**TASK:**
Please report how many lines of the data include the word "Google", with the number as the entire reply.

[Collected data entries]

......

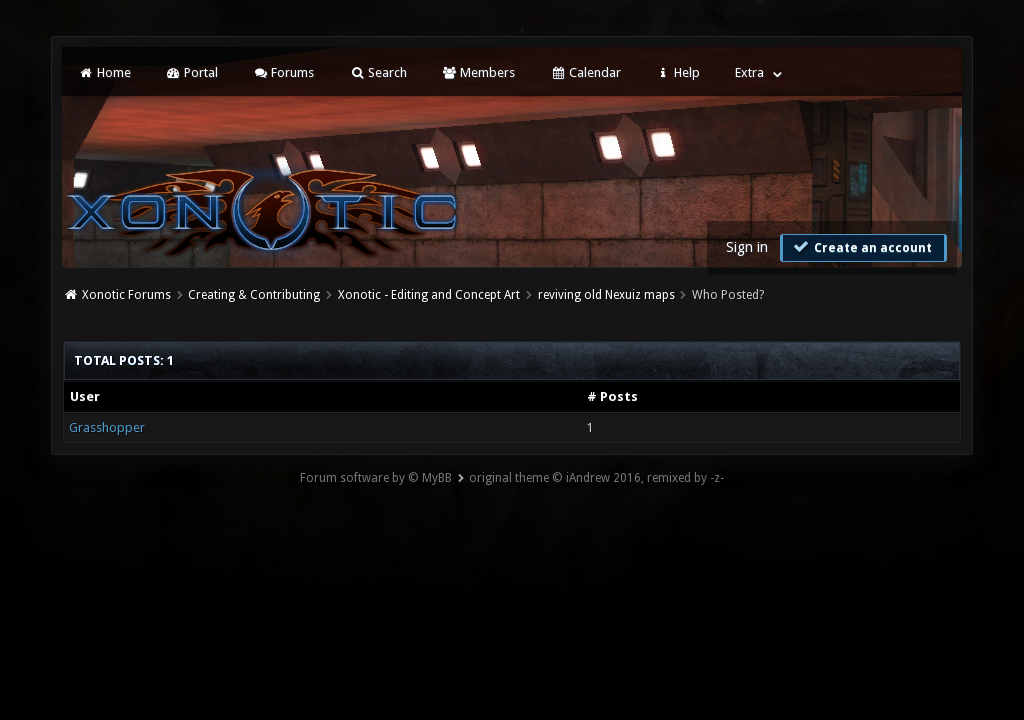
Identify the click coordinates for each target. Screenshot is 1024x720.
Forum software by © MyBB (376, 478)
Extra (749, 72)
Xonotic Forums (126, 295)
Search (377, 72)
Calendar (585, 72)
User (85, 396)
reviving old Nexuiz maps (606, 295)
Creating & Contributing (254, 295)
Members (478, 72)
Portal (192, 72)
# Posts (612, 396)
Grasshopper (107, 427)
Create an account (861, 247)
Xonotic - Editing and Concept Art (429, 295)
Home (104, 72)
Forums (283, 72)
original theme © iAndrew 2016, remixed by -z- (596, 478)
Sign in (747, 247)
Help (678, 72)
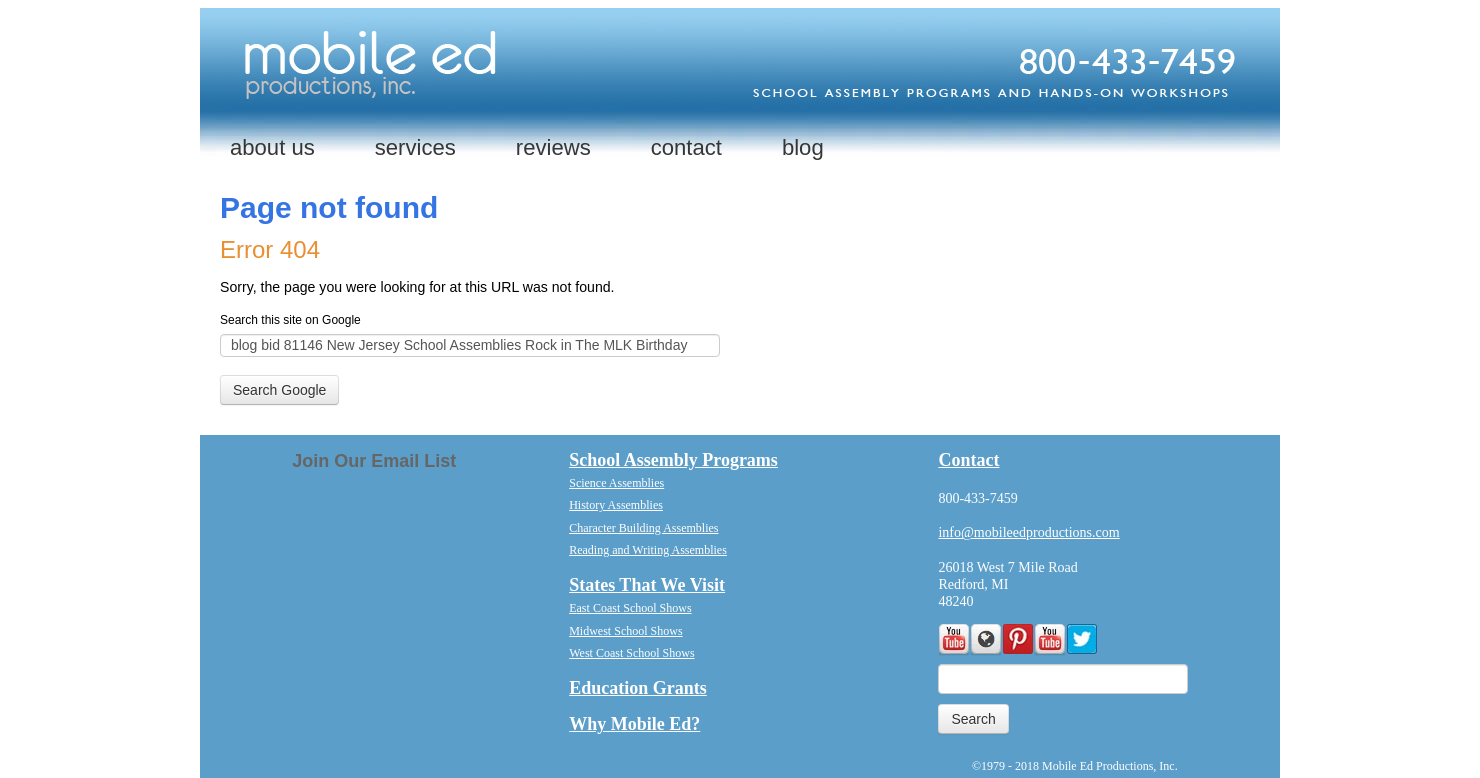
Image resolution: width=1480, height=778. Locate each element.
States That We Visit (647, 585)
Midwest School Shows (625, 631)
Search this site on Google (290, 320)
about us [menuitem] (272, 147)
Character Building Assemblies (643, 528)
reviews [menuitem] (553, 147)
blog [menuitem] (803, 147)
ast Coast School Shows (634, 608)
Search (973, 719)
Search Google (279, 390)
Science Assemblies (616, 483)
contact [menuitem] (686, 147)
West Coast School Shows (631, 653)
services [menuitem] (415, 147)
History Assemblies (616, 505)
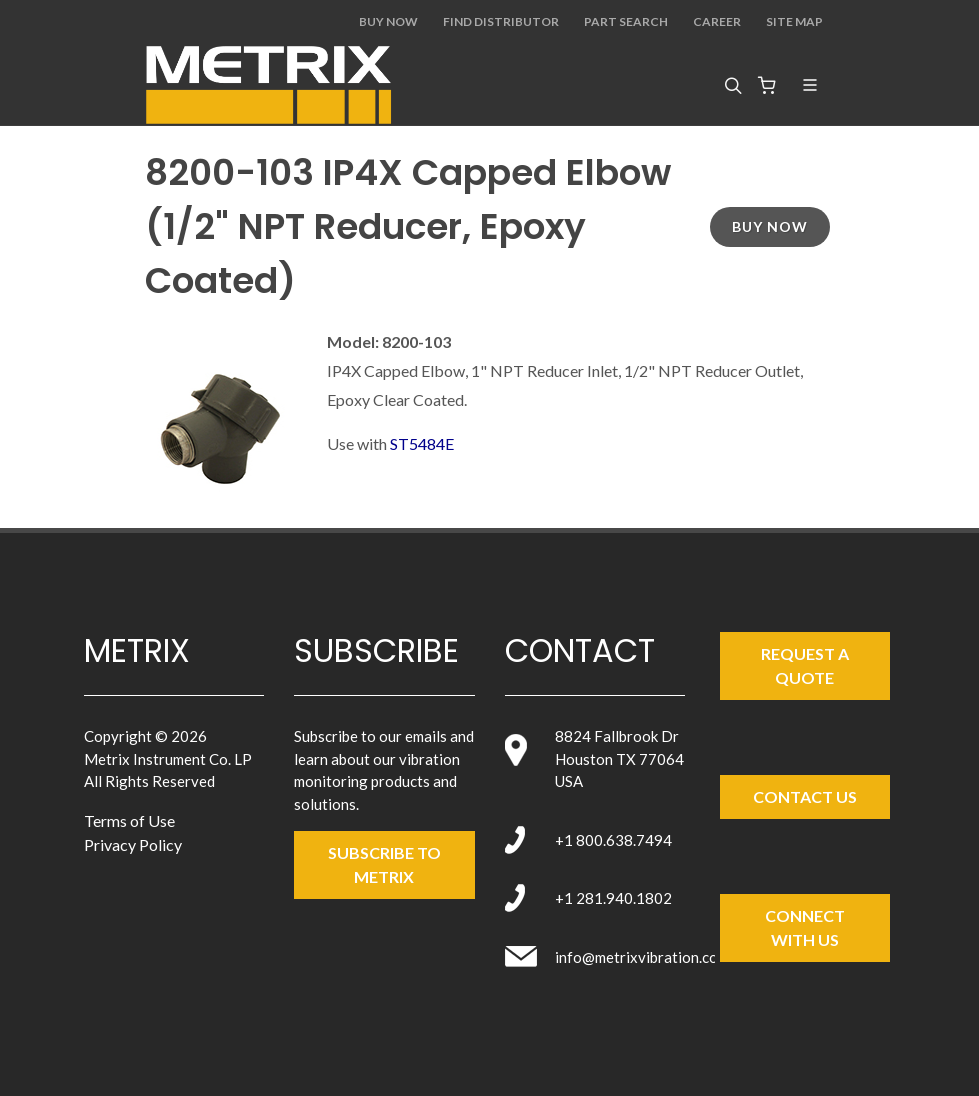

......

**THE COMPLETED TASK:**
2